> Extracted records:
((

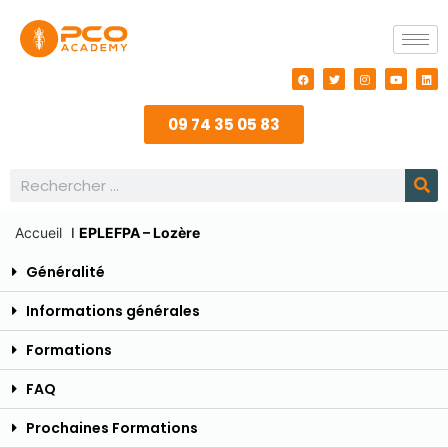
09 74 35 05 83
Accueil
I
EPLEFPA – Lozère
Généralité
Informations générales
Formations
FAQ
Prochaines Formations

))

> Goal of the exercise:
Output these and nothing else: the lines from the one holding "Informations générales" through the final line of the entries above, exactly as they appear.

> Expected output:
Informations générales
Formations
FAQ
Prochaines Formations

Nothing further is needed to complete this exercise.